How could I turn that down? (Well, I suppose there could have been many reasons to turn it down, but I had so many other reasons to just say yes.) So I finished the sweater, wrote the pattern and sent it to Debbie Stoller. Here are some in-progress shots that I took.

Before cutting the front steek (the green down the front is crocheted):

The sleeves almost killed me, but I worked it out:

And some finished pictures before I sent the sweater to Debbie Stoller.

The successful sleeves:

The inside, after tacking down the facings of the steeked edge (before the zipper went in):

And the sweater, on the front porch (also before the zipper):

Here’s a six-year-old Jerry modeling his sweater.

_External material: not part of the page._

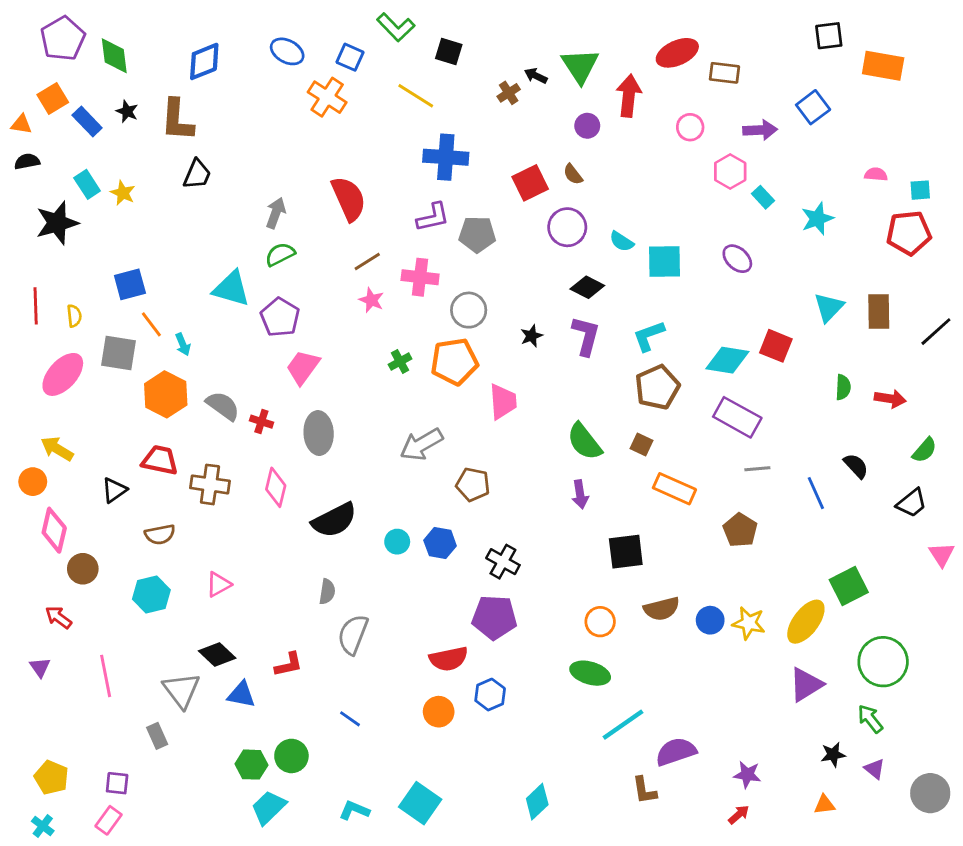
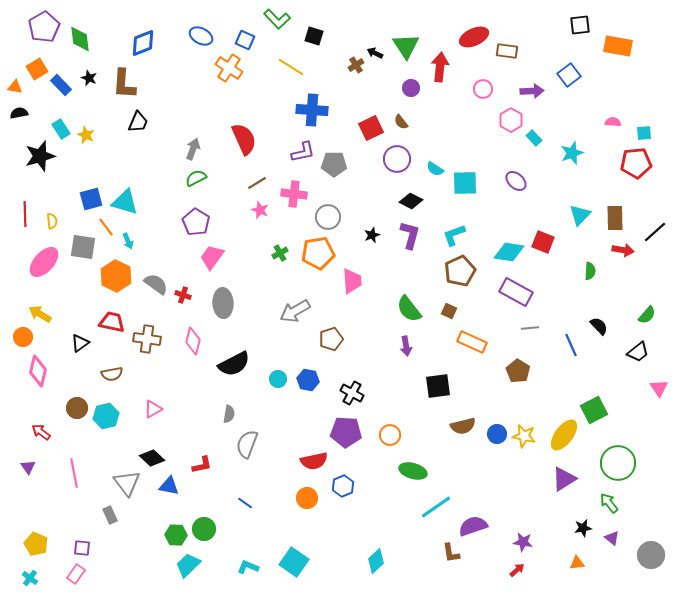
cyan triangle: (231, 289) -> (125, 202), moved
red arrow: (890, 399) -> (623, 250), moved
brown pentagon: (473, 484) -> (331, 339), turned -30
brown circle: (83, 569) -> (77, 408), moved
orange circle: (600, 622) -> (390, 435), moved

The back of the neck has some garter stitch short rows for shaping:

Jerry loved it, and even though I received replacement yarn to knit my own (Debbie Stoller gets to keep the original) I have not knit it for him yet. I really should!

Here’s the picture from the book:

Image copyright Debbie Stoller

I think it looks great! That boy is no Jerry, but he is still pretty cute.

I’m going to do another post in the coming week that will showcase some of the other patterns in the book. The publisher has agreed to let me do a giveaway, too! So check back for your chance to win!

Note: Not all of the patterns are listed in Ravelry yet, but here’s the page: Stitch ‘n Bitch Superstar Knitting by Debbie Stoller.

Buy it from Amazon.
Buy it from Workman.

More info about the Steeks and Stones sweater on Ravelry.

this girl

How sweet is my girl? I know, I am her mother so obviously I think she is the best girl in the world. But I’m here to tell you. She’s the best girl in the world.

Although I finished this vest a while ago, it was hot all summer and I couldn’t bear to make Maggie put it on for pictures. But then I decided pictures needed to be taken, and even though it was in the 90s that day, I made her put it on anyway. She’s a good sport. In the span of about 10 or 15 minutes, we took nearly 200 pictures (click on the following pictures to see them bigger).

The vest was knit entirely in the round, and steeked at armholes and neck. I picked up stitches and finished the edges with simple ribbing.

I added an afterthought pocket.

The edge of the pocket was finished with i-cord, and is perfect for all the little treasures that four-year-olds love to find and collect.

I think my favorite part of the vest is the hidden personalization in the hem.

It says “MAGGIE [diamond motif] 2010”. I situated the message so that when the wearer flips the hem, it is readable to them. You know, if they could read.

I have sensed that there is some interest in a pattern for this vest. I plan to write the pattern, and I’ll let you know when I do.  I hope to get to it in the next few months.

For more information about the yarn (including specific colors of Chickadee that I used) check out the Ravelry project page (visible to Ravelers and non-Ravelers alike).

Like I said, we had a brief photoshoot. Here is the last picture we took.

And when I got the hand, I knew it was time to call it a day.

Don’t forget to enter The Red Collection Giveaway before Friday at 7 pm EST!


I should have taken more pictures of this vest in progress, but I was too busy knitting it! I have finished weaving in all the ends but there’s still one small detail left to do before I call this finished. It’s something I’ve been meaning to put on a Maggie sweater for some time. Any guesses?

vest for Maggie

vest for Maggie

vest for Maggie

It will get a pocket! As an afterthought (though I planned it ahead of time).

The yarn is Chickadee from the new yarn company Quince & Co. It is so soft, the colors are to die for, and I loved working with it. The yarn is, as far as I can tell, a worsted spun yarn, meaning the fibers are all aligned nicely and it has a very boing-y quality to it. It is very stretchy and delicious and plump.

The trouble with a worsted spun yarn is that it doesn’t have a tendency to stick to itself like a woolen spun (Shetland style) yarn does.  I used steeks, all the while knowing that the yarn isn’t as felty as I like it to be when using steeks.  I reinforced my steek using the crochet method and I’m not too worried about it, but the yarn is not ideal for steeking.

Still, I love this little vest to pieces. I think I’ll make one for Jerry* and write up the pattern.

*Jerry assured me that, while he doesn’t necessarily want a vest, he will “wear it for pictures”. Good boy.